Simulated Burn Study with FESTI
In March 2013, I was provided the opportunity to participate in a simulated burn study that took place at the Fire & Emergency Services Training Institute (FESTI) located in Toronto, Ontario. The study was performed in collaboration with the personnel at FESTI (Brian Ross, Mike Hutchison, Sam Marshall, and Pike Krpan) as well as individuals from the Ontario Ministry of the Environment (Eric Reiner and Karl Jobst), The University of Toronto (Anne Myers and Scott Mabury), McMaster University (Brian McCarry, Sujan Fernando, and Lorraine Shaw) and Restek Corporation (Jack Cochran).

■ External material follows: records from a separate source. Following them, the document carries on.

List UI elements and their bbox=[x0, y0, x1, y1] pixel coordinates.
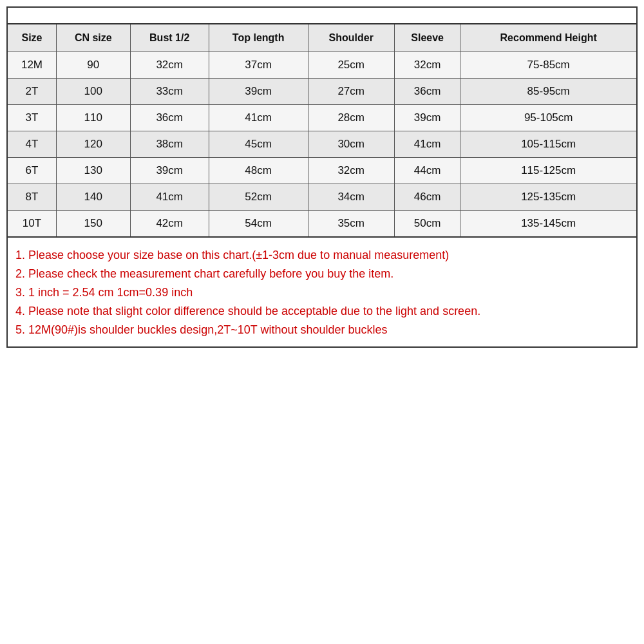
table-cell-1-3: 39cm bbox=[209, 79, 308, 105]
table-cell-2-1: 110 bbox=[56, 105, 130, 131]
header-row: SizeCN sizeBust 1/2Top lengthShoulderSle… bbox=[7, 24, 637, 52]
table-cell-5-6: 125-135cm bbox=[460, 184, 637, 211]
table-cell-1-6: 85-95cm bbox=[460, 79, 637, 105]
note-item-1: 1. Please choose your size base on this … bbox=[15, 247, 629, 264]
table-row: 2T10033cm39cm27cm36cm85-95cm bbox=[7, 79, 637, 105]
table-cell-6-5: 50cm bbox=[394, 211, 460, 238]
main-container: SizeCN sizeBust 1/2Top lengthShoulderSle… bbox=[0, 0, 644, 644]
header-cell-1: CN size bbox=[56, 24, 130, 52]
table-cell-4-2: 39cm bbox=[130, 158, 209, 184]
note-item-2: 2. Please check the measurement chart ca… bbox=[15, 265, 629, 283]
table-cell-4-3: 48cm bbox=[209, 158, 308, 184]
table-cell-1-4: 27cm bbox=[308, 79, 394, 105]
table-cell-3-3: 45cm bbox=[209, 131, 308, 158]
table-cell-5-1: 140 bbox=[56, 184, 130, 211]
table-cell-1-2: 33cm bbox=[130, 79, 209, 105]
table-cell-3-6: 105-115cm bbox=[460, 131, 637, 158]
table-cell-3-2: 38cm bbox=[130, 131, 209, 158]
table-row: 12M9032cm37cm25cm32cm75-85cm bbox=[7, 52, 637, 79]
table-cell-6-4: 35cm bbox=[308, 211, 394, 238]
table-cell-1-1: 100 bbox=[56, 79, 130, 105]
table-cell-6-1: 150 bbox=[56, 211, 130, 238]
note-item-4: 4. Please note that slight color differe… bbox=[15, 303, 629, 320]
table-cell-4-1: 130 bbox=[56, 158, 130, 184]
header-cell-3: Top length bbox=[209, 24, 308, 52]
title-section bbox=[6, 6, 638, 23]
table-cell-3-5: 41cm bbox=[394, 131, 460, 158]
table-cell-0-1: 90 bbox=[56, 52, 130, 79]
table-cell-5-0: 8T bbox=[7, 184, 56, 211]
header-cell-2: Bust 1/2 bbox=[130, 24, 209, 52]
table-cell-0-6: 75-85cm bbox=[460, 52, 637, 79]
table-cell-4-6: 115-125cm bbox=[460, 158, 637, 184]
table-cell-0-5: 32cm bbox=[394, 52, 460, 79]
table-cell-5-5: 46cm bbox=[394, 184, 460, 211]
table-cell-2-5: 39cm bbox=[394, 105, 460, 131]
note-item-3: 3. 1 inch = 2.54 cm 1cm=0.39 inch bbox=[15, 284, 629, 301]
table-cell-6-0: 10T bbox=[7, 211, 56, 238]
table-cell-6-6: 135-145cm bbox=[460, 211, 637, 238]
table-row: 6T13039cm48cm32cm44cm115-125cm bbox=[7, 158, 637, 184]
table-row: 10T15042cm54cm35cm50cm135-145cm bbox=[7, 211, 637, 238]
table-cell-5-2: 41cm bbox=[130, 184, 209, 211]
note-item-5: 5. 12M(90#)is shoulder buckles design,2T… bbox=[15, 321, 629, 339]
table-cell-6-2: 42cm bbox=[130, 211, 209, 238]
table-cell-3-4: 30cm bbox=[308, 131, 394, 158]
table-cell-6-3: 54cm bbox=[209, 211, 308, 238]
size-table: SizeCN sizeBust 1/2Top lengthShoulderSle… bbox=[6, 23, 638, 238]
table-header: SizeCN sizeBust 1/2Top lengthShoulderSle… bbox=[7, 24, 637, 52]
table-row: 4T12038cm45cm30cm41cm105-115cm bbox=[7, 131, 637, 158]
table-cell-4-0: 6T bbox=[7, 158, 56, 184]
header-cell-6: Recommend Height bbox=[460, 24, 637, 52]
table-cell-5-3: 52cm bbox=[209, 184, 308, 211]
table-cell-2-6: 95-105cm bbox=[460, 105, 637, 131]
table-row: 8T14041cm52cm34cm46cm125-135cm bbox=[7, 184, 637, 211]
table-cell-2-3: 41cm bbox=[209, 105, 308, 131]
table-cell-4-5: 44cm bbox=[394, 158, 460, 184]
table-cell-0-4: 25cm bbox=[308, 52, 394, 79]
table-body: 12M9032cm37cm25cm32cm75-85cm2T10033cm39c… bbox=[7, 52, 637, 238]
notes-section: 1. Please choose your size base on this … bbox=[6, 238, 638, 348]
table-cell-0-0: 12M bbox=[7, 52, 56, 79]
table-cell-1-5: 36cm bbox=[394, 79, 460, 105]
table-cell-5-4: 34cm bbox=[308, 184, 394, 211]
header-cell-5: Sleeve bbox=[394, 24, 460, 52]
table-cell-2-0: 3T bbox=[7, 105, 56, 131]
header-cell-4: Shoulder bbox=[308, 24, 394, 52]
table-cell-2-4: 28cm bbox=[308, 105, 394, 131]
table-cell-0-3: 37cm bbox=[209, 52, 308, 79]
table-cell-4-4: 32cm bbox=[308, 158, 394, 184]
header-cell-0: Size bbox=[7, 24, 56, 52]
table-cell-1-0: 2T bbox=[7, 79, 56, 105]
table-row: 3T11036cm41cm28cm39cm95-105cm bbox=[7, 105, 637, 131]
table-cell-3-1: 120 bbox=[56, 131, 130, 158]
table-cell-0-2: 32cm bbox=[130, 52, 209, 79]
table-cell-3-0: 4T bbox=[7, 131, 56, 158]
table-cell-2-2: 36cm bbox=[130, 105, 209, 131]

Our goal was to simulate two separate types of fires in order to study the compounds generated in several types of combustion samples. We were provided a burn cell with two separate chambers within which we set two types of fires; a household fire and an electronics fire. The household fire contained a combination of furniture including a mattress, sofa, pillows, carpet, and a television. This fire was to simulate the contents of an average household that would combust in a residential fire. The electronics fire contained televisions, computers, printers, a microwave, and cables in order to simulate an electronics rich fire that you may find in a commercial fire. Objects likely to contain flame retardant materials were chosen, as the combustion products of flame retardants are of interest to all parties involved.

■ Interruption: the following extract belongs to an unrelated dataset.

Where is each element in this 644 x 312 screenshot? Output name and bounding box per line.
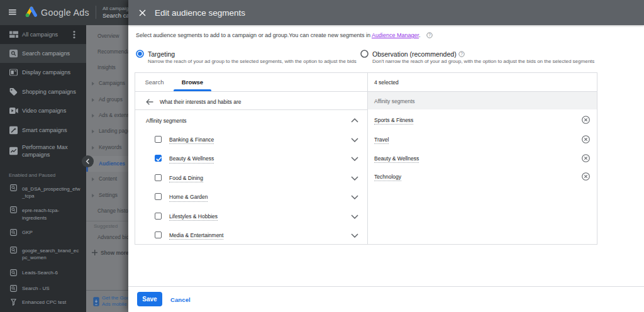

The electronics fire was completely extinguished whereas the household fire was allowed to smolder to simulate the hazardous conditions firefighters and other first responders may be subjected to after the initial extinguishment of a fire. A variety of samples were collected for analysis including air and particulate samples, ash and debris samples, water run-off from extinguishing, and wall wipe samples for particulate debris adhering to the walls.

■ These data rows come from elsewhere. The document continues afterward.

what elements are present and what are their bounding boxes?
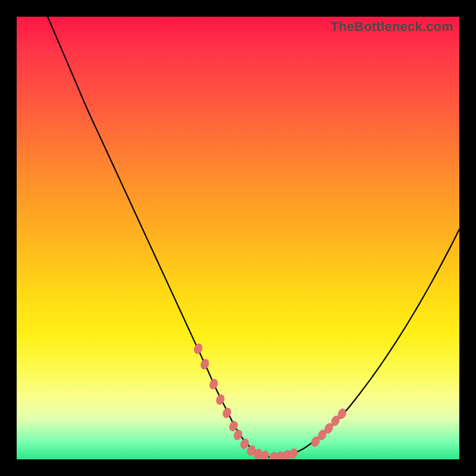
curve-marker (221, 406, 232, 419)
curve-marker (199, 358, 210, 371)
chart-frame: TheBottleneck.com (0, 0, 476, 476)
curve-marker (208, 378, 219, 390)
plot-area: TheBottleneck.com (17, 17, 459, 459)
curve-marker (215, 393, 226, 406)
marker-layer (17, 17, 459, 459)
watermark-text: TheBottleneck.com (331, 19, 453, 35)
curve-marker (193, 343, 203, 355)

My analysis of the samples collected will be in search of mixed halogenated planar compounds generated as byproducts of brominated flame retardant combustion. Compounds such as mixed bromo/chloro dibenzo-p-dioxins and furans are known to be byproducts of flame retardant combustion, having been found in municipal waste incinerators as well as large scale fires. Using the samples collected in these simulation studies, it is my goal to determine whether such compounds are also generated in household, commercial, and industrial fires that firefighters respond to regularly. Further work will be performed to determine the level of toxicity experienced from repeated exposure of first responders to fire debris. Hopefully this information will be used to help educate and protect future generations of first responders.